# Feature Extraction Code for Chapter 3

<p style='text-align: justify;'> This notebook is used to extract specific features from Japanese language corpora used in Chapter 3. These include things like the number of pronouns, number of connective words, etc. It also includes basic code for extracting the most distinctive words between two corpora.</p>

### Import Python Libraries

In [1]:
import pandas as pd
from pandas import Series, DataFrame
import numpy as np
from scipy import stats
import sys, operator, os, re
from shutil import copyfile
import collections
from collections import Counter
from scipy.stats import mannwhitneyu
import MeCab  #CHECK "MECABRC" FILE TO SEE WHICH DICTIONARY YOU ARE USING
mecab = MeCab.Tagger("")  #using unidic

### Load All Feature Extraction Functions

In [2]:
#get tokens from a corpus
def get_tokens(dataframe, path):
    all_tokens = []
    for k in dataframe.index:
        #get the tokenized text
        source_text = path + str(dataframe.WORK_ID[k]) + ".txt"
        raw_text = open(source_text, encoding="utf-8")       #grab text
        tokenized = raw_text.read()
        tokenized = normalize_quotation(tokenized)
        text_tokens = re.split(r'\s', tokenized)    #split on white space
        all_tokens.extend(text_tokens)              #add tokens to cumulative list
    return all_tokens

#function to normalize quotation marks
def normalize_quotation(text):
    text = re.sub(r'『', r'「', text)   #replace all 『 with 「
    text = re.sub(r'』', r'」', text)   #replace all 』 with 」
    return text

#list of punctuations marks to exclude if needed
puncs = ['、','。','「','」','…','！','――','？','ゝ','『','』','（','）','／','＼','々','ーーー','］','・','ゞ','［','-','─','<',
         '＃','△','※','＊']

#function to clean punctuation marks from text
def remove_punc(text):
    for punc in puncs:
        text = re.sub(punc, '', text)
    text = re.sub(r'\s+', ' ', text)    #get rid of double spaces
    return text

#function to compute percentage of text made up of dialogue
def percent_dialogue(text):
    no_quotes = re.sub(r'「[^」]*」', '', text)   #eliminate all dialogue passages
    text_per_diag = (len(text)-len(no_quotes))/len(text)
    return text_per_diag

#this function calculates the proportion of non-dialogue sentences that contain a first/third person singluar pronoun
#must feed it a text that has been tokenized
def pronouns(text):
    terms = ['私','自分','僕','俺','わたくし','あたし','わたし','己','吾','余','おれ','わし','我輩','吾輩','我','わが',
             'ぼく','予','彼','彼女','かれ','彼奴','彼れ']

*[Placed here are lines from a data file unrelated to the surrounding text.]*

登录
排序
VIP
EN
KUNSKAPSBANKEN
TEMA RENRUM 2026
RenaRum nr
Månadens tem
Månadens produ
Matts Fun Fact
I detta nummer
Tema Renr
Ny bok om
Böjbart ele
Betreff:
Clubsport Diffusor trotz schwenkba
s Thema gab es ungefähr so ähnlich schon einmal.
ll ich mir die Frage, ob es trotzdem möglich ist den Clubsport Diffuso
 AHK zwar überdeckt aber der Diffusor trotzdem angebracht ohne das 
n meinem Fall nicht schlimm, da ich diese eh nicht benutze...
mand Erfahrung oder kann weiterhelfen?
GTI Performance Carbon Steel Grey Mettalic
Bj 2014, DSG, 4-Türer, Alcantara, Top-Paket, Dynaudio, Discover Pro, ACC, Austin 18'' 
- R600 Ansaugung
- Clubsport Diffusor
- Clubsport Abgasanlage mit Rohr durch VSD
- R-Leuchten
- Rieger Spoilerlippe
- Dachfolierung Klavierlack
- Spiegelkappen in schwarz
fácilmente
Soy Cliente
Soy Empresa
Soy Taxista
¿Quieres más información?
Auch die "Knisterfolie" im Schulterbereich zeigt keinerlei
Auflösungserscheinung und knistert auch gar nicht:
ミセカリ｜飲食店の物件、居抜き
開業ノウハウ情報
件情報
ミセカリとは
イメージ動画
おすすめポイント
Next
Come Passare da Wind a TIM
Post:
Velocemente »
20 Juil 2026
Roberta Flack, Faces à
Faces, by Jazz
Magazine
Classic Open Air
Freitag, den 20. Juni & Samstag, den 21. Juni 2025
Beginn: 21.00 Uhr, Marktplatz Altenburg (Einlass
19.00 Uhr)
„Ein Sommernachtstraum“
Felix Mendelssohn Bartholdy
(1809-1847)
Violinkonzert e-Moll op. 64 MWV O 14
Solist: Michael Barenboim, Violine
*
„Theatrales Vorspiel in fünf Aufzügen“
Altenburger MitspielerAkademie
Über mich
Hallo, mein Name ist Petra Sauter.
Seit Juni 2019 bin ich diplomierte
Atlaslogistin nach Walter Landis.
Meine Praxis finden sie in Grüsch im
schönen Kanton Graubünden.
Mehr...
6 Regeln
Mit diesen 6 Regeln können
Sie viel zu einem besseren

    no_dia = re.sub(r'「[^」]*」', '', text)

    #eliminate bigrams that contain 彼 but which are not of interest
    no_dia = re.sub(r'彼\s[ら等方]','',no_dia)
    
    sents = re.findall(r'([^！？。(――)(——)\(\)]+(」を.*)*(」と[^。]*)*(」、と[^。]*)*(？」と[^。]*)*[！？。」(……)]*)', no_dia)

    counter = 0
    
    #get intersection of sentence tokens and the pronoun terms; any intersection means a pronoun is found
    for sentence in sents:
        sent_tokens = re.split(r'\s', sentence[0])
        if len(list(set(sent_tokens) & set(terms))) > 0:
            counter += 1
        
    return(counter/len(sents))
    
#this function calculates the proportion of thought/feeling words in all lemma of non-dialogue part of text; 
#pass to it a text with spaces removed
def thought(text):
    terms = ['感ずる','考える','心持ち','気分','心配','気持ち','思う']  #define lemma to search for
    text = re.sub(r' ','',text) #detokenize
    
    #strip dialogue
    no_dialogue = re.sub(r'「[^」]*」', '', text)

    lemma_count = 0
    thought_count = 0

    #tokenize and check lemma forms
    node = mecab.parseToNode(text)
    node = node.next
    tokens = []
    while node:
        if len(re.split(r',', node.feature)) > 6:  #some words don't have a lemma form
            lemma = re.split(r',', node.feature)[7]
            if lemma in terms:
                thought_count += 1
            lemma_count += 1
            node = node.next
        else:   #if not, just count the plain token without checking content
            lemma_count += 1
            node = node.next

    return(thought_count/lemma_count)

#this function calculates proportion of non-dialogue sentences that begin with one of the conjunctions or connecting words
#from Kisaka; pass to it a text with spaces removed
def conjuncts(text):
    """
    Finds ratio of coordinating conjunctions （接続詞語彙） in prose portions based on list by Kisaka;
    """
    #items are ordered such that longer overlapping sequences are searched for first
    terms = ['さうかと云って','さうしてまた','さうして','さうしたら','さうなると','さればとて','されば','さて','しかし','併し',
             '然らば','然しながら','然し','しかも尚','しかも','然るに','すると','するうち','それでなければ','それにもかかわらず',
             'それにも拘らず','それにしろ','それにまた','それにしても','それに','それから又','それだから','それから','それゆゑ',
             'それ故','それとても','それとも','それでは','それでも','それで','それだのに','それは','それが又','それが','それより',
             'そうかと云って','そうしたら','そうなると','そうして','そうすると','其の代り','そして又','そして','而して','そこで',
             '従って','それなら','であるのに','だから','ですから','即ち','つまりは','つまり','要するに','けれども','けれど','だが',
             'ところが','所で','所が','唯','但し','尤も','もっとも','又','然も','その上','且つ','更には','或は','何故と云へば',
             'これから','かうして','斯うして','こうして','猶且','では','ただ','また','と又','又一方'] #'と','で','が']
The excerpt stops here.